Logon Error - Event ID 533

WinXP SP3, System is standalone, not connected to a network

This is the text of the event:

Event Type: Failure Audit
Event Source: Security
Event Category: Logon/Logoff
Event ID: 533
Date: 6/3/2009
Time: 08:14:05
User: NT AUTHORITY\SYSTEM
Computer: IS00002

Description:
Logon Failure:
Reason: User not allowed to logon at this computer
User Name: dummy
Domain: (deleted)
Logon Type: 2
Logon Process: User32
Authentication Package: Negotiate
Workstation Name: (deleted)

--------------------------------------------------
The "deleted" text is for security purposes.

1) "Dummy" is member of "Users" Group

2) Local Security Settings, Log on locally = Users, Administrators

Note all Security Settings are DoD mandated.

Even if I create a new account like "Dummy" I get this error.

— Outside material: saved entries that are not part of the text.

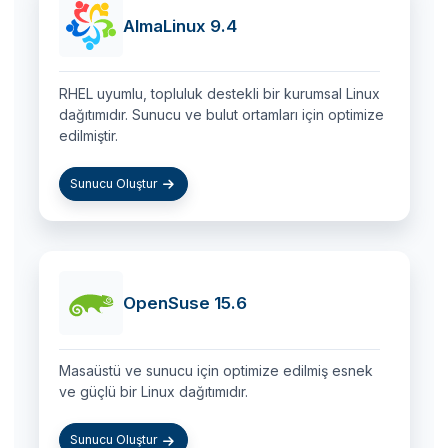
AlmaLinux 9.4
RHEL uyumlu, topluluk destekli bir kurumsal Linux
dağıtımıdır. Sunucu ve bulut ortamları için optimize
edilmiştir.
Sunucu Oluştur
OpenSuse 15.6
Masaüstü ve sunucu için optimize edilmiş esnek
ve güçlü bir Linux dağıtımıdır.
Sunucu Oluştur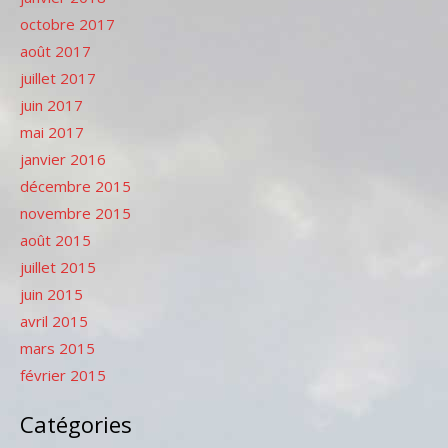
octobre 2017
août 2017
juillet 2017
juin 2017
mai 2017
janvier 2016
décembre 2015
novembre 2015
août 2015
juillet 2015
juin 2015
avril 2015
mars 2015
février 2015
Catégories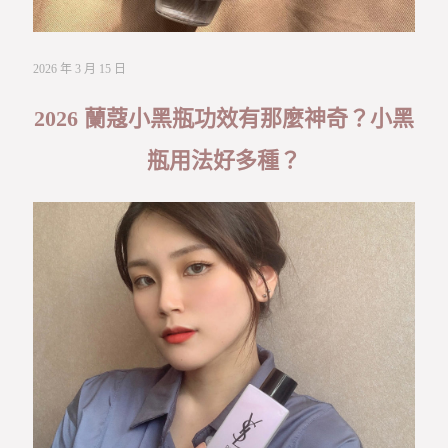
2026 年 3 月 15 日
2026 蘭蔻小黑瓶功效有那麼神奇？小黑
瓶用法好多種？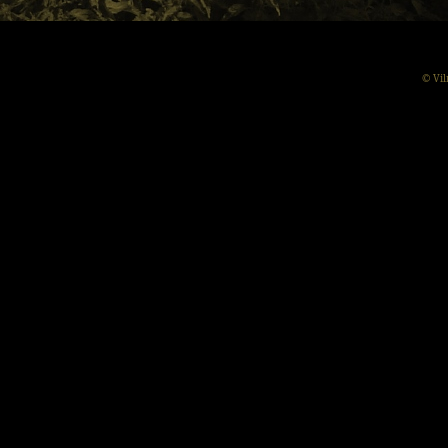
© Vil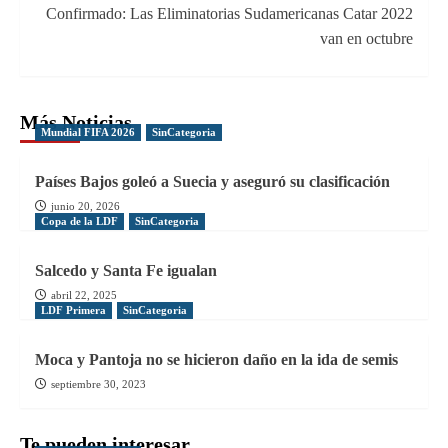
Confirmado: Las Eliminatorias Sudamericanas Catar 2022
van en octubre
Más Noticias
Mundial FIFA 2026
SinCategoria
Países Bajos goleó a Suecia y aseguró su clasificación
junio 20, 2026
Copa de la LDF
SinCategoria
Salcedo y Santa Fe igualan
abril 22, 2025
LDF Primera
SinCategoria
Moca y Pantoja no se hicieron daño en la ida de semis
septiembre 30, 2023
Te pueden interesar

ONLY if I make a user (ANY user) a member of Administrators can they
logon.

I found the MS TeckNet article:
http://www.microsoft.com/technet/sup...ty&LCID=103 3

Also found many hits using Google.

Problem, none provided a fix or even a hint that applies in this case
(Users in Log on locally).

So, WHAT is the fix?

Some possibilities for you to consider:
http://www.eventid.net/display.asp?e...rit y&phase=1

What version of Windows XP?

Logon Type 2 - Interactive
This is what occurs to you first when you think of logons, that is, a
logon at the console of a computer. You'll see type 2 logons when a user
attempts to log on at the local keyboard and screen whether with a
domain account or a local account from the computer's local SAM. To tell
the difference between an attempt to logon with a local or domain
account look for the domain or computer name preceding the user name in
the event's description. Don't forget that logon's through an KVM over
IP component or a server's proprietary "lights-out" remote KVM feature
are still interactive logons from the standpoint of Windows and will be
logged as such.
http://www.windowsecurity.com/articles/Logon-Types.html

http://www.microsoft.com/resources/d....mspx?mfr=true

Gerry, the references do not apply. The fixes are for systems using
Domain Servers, NOT un-networked standalones.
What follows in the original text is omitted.